PAUVRE PETIT BONHOMME
Je suis en train de prendre un de mes rares bains de l’année que je me suis sans doute accordé pour célébrer en douceur aqueuse une journée au jardin, chichement concédée par un fugace retrait de la pluie et des vents. Je suis dans la nonchalance de l’attente, Vladimir travaille à Quimper et moi, je suis à la maison, une manière de négatif photographique de la vie habituelle. Le téléphone sonne, je bondis hors de l’eau, traverse et inonde le plancher de la mezzanine pour rejoindre la chambre. Je peux difficilement me résoudre à laisser un téléphone sonner.
C’est un appel au secours. On me demande de venir sans trop s’embarrasser des circonvolutions d’usage de la politesse. A cela j’en reconnais le caractère pressant. Je trouverai plus tard un message sur le portable, puis un message via Internet. C’était la troisième tentative. « Je suis perdu, » me dit-on.
La voix au bout du fil, tente de justifier sa requête, d’une étrange manière : « Un jour tu m’avais dit que comme tu es homo, certains hétéros font appel à toi, pour ce genre de choses. » J’ai souri intérieurement, malgré le ton dramatique de mon interlocuteur. Et j’ai tourné l’argument dans ma tête. J’ai finalement compris que c’était là un effet de cette pudeur toute masculine dont il me sembla être ce soir plus que jamais l’incarnation.

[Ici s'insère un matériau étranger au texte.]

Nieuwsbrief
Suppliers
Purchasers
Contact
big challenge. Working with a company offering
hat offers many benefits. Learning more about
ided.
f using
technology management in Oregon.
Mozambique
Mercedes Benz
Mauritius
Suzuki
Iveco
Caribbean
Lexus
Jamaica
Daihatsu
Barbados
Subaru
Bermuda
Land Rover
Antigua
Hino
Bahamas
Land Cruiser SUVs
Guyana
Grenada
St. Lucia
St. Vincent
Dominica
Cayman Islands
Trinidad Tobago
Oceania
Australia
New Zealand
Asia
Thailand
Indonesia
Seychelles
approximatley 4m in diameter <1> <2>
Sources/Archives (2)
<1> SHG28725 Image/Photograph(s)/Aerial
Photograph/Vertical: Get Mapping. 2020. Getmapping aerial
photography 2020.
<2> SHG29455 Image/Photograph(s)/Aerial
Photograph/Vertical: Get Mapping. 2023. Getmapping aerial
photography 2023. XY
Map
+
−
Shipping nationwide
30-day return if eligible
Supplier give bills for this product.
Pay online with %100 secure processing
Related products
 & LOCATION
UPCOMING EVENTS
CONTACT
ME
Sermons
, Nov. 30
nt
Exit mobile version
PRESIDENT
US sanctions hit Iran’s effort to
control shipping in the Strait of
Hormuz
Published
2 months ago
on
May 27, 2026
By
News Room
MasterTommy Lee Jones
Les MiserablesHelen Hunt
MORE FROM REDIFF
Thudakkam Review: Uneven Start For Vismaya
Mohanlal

Ma prétendue aptitude à lui prêter mon oreille était une raison sans doute plus facile à invoquer que le désir de parler à un ami.
Je parcours alors une trentaine de kilomètres pour trouver le complice d’une relation d’ordinaire joviale et légère, épuisé de trois nuits sans sommeils et de deux jours sans pouvoir avaler un morceau. La face sombre dévoilée sans ambages. Une face sombre que nous avons et cachons tous mais qui me semble atteindre là une extension insoupçonnée.
En arguant de mon homosexualité au fond, il avait en quelque sorte mis la clef en tête de portée, il m’avait imposé une posture dont je ne parviens pas vraiment à me défaire. J’entends bien qu’il n’aurait pas parlé ainsi à une femme. Pas plus à un mec. Le statut qu’il me donne lui permet de lever la carapace. De se montrer fragile. Pauvres petits bonhommes encore malades aujourd’hui de modèles imposés.
Je lui rappelle les phrases de bravades que le l’ai souvent entendu proférer. Du vent, confie-t-il, avant de se lancer dans une phrase que beaucoup de personnes aimeraient entendre de ceux qui les aiment. Dommage que ce soit moi en soit témoin.
Les hommes en détresse ressemblent tant à des petits garçons qui promettent de mieux faire comme un écolier à sa maîtresse.
Il me dit cent choses mais je devine aisément qu’une seule d’entre elles le met en cet état.
Moi, dont le corps, autrefois, a eu si mal des paroles impossibles, je n’ai qu’un évangile et je ne peux que le brandir de nouveau : parle !
« Pose la question qui te mine. »
« Je ne veux pas paraître inquisiteur. »
« Je ne vois pas un inquisiteur, mais quelqu’un qui souffre. Pose la question parce que la réponse t’importe au plus haut point, c’est une bonne raison, non ? »
Le soir même, je reçois un courriel. Il a posé la question et la réponse fut celle qu’il espérait entendre.
Le lendemain, la porte de mon bureau s’ouvre furtivement et c’est la tête de celle qu’on questionna qui apparait, et me lance « merci » avant de disparaitre aussitôt.